THE TASK
Write out every line of the material as it stands, apart from the pictures.

DATASET
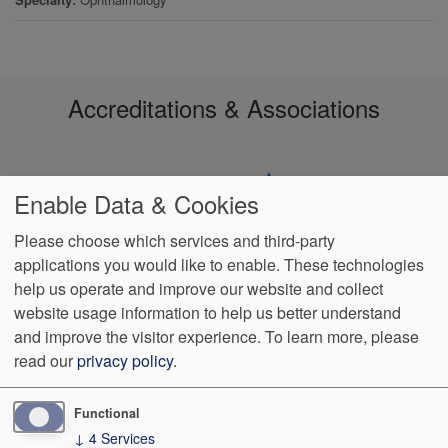
Accreditations & Associations
Enable Data & Cookies
Please choose which services and third-party
applications you would like to enable. These technologies
Footer
help us operate and improve our website and collect
Data
HIPAA
Notice of
No
Language
VendorProof
Accessibility
Privacy
Non-
Surprise
Assistance
website usage information to help us better understand
menu
Policy
Discrimination
Billing
and improve the visitor experience.
To learn more, please
read our
privacy policy
.
1801 S. 17th St
Wilmington
,
NC
28401
Phone:
(910) 763-4555
Fax:
(910) 343-4922
Functional
↓
4
Services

OUTPUT OF THE EXERCISE
Accreditations & Associations
Enable Data & Cookies
Please choose which services and third-party
applications you would like to enable. These technologies
Footer
help us operate and improve our website and collect
Data
HIPAA
Notice of
No
Language
VendorProof
Accessibility
Privacy
Non-
Surprise
Assistance
website usage information to help us better understand
menu
Policy
Discrimination
Billing
and improve the visitor experience.
To learn more, please
read our
privacy policy
.
1801 S. 17th St
Wilmington
,
NC
28401
Phone:
(910) 763-4555
Fax:
(910) 343-4922
Functional
↓
4
Services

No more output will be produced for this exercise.